Du 9 au 20 mai, Abidjan accueillait la COP15 sur la lutte contre la désertification. A ce jour, l’ONU estime que 40% des terres seraient dégradées au niveau mondial. Entre enjeux fonciers, lutte contre la déforestation et impacts migratoires, cette conférence des parties qui s’est aussi penchée sur l’insécurité alimentaire dans un contexte géopolitique incertain, s’achève sur un bilan mi-figue, mi-raisin.
Après Delhi en 2019, c’est dans la capitale ivoirienne que se tenait l’un des grands rendez-vous onusiens de l’année, où près de 7.000 participants étaient attendus. La COP15 portait sur le thème « Terres. Vie. Patrimoine : d’un monde précaire vers un avenir prospère ». Moins connue que la COP pour le climat, qui se déroulera également en Afrique dans la ville de Charm el-Sheikh en novembre prochain, la convention sur la lutte contre la désertification adoptée en 2014 et ratifiée par 196 pays et par l’Union européenne (UE), est la dernière des 3 COP (après celles pour le climat et pour la protection de la biodiversité).

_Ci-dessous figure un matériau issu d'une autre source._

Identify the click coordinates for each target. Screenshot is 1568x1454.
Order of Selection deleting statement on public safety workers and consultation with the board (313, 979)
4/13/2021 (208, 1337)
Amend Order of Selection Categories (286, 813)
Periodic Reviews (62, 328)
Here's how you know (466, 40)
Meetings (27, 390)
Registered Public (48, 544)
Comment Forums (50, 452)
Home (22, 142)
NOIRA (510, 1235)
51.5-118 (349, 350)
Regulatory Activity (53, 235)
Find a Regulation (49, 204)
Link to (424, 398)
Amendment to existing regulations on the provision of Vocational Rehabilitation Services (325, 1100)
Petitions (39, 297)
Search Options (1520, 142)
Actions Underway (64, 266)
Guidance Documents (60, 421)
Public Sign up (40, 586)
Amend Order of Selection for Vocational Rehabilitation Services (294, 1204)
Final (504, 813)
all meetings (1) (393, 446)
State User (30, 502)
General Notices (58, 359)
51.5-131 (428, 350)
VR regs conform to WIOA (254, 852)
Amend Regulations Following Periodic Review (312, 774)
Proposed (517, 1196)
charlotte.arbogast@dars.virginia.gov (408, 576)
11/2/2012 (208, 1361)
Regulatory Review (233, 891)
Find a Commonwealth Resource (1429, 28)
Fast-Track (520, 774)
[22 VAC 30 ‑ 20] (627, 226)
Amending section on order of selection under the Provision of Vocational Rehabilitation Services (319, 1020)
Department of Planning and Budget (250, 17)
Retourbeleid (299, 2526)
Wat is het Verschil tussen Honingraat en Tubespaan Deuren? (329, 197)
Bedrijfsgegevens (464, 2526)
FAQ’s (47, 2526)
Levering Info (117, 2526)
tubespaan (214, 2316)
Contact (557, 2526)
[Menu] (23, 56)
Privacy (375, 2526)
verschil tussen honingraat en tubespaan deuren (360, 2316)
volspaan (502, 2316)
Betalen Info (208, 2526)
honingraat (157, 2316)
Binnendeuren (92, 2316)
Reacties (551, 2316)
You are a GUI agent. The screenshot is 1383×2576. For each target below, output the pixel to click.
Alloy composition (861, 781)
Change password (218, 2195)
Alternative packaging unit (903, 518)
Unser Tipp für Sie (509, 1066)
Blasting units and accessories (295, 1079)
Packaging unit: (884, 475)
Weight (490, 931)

« Elle a été principalement établie pour l’Afrique et correspond à l’objectif de développement durable 15.3 des Nations unies d’atteindre la neutralité en termes de dégradation des terres », explique Sandra Rullière, responsable adjointe de la division agriculture, développement rural et biodiversité au sein de l’Agence française de développement (AFD).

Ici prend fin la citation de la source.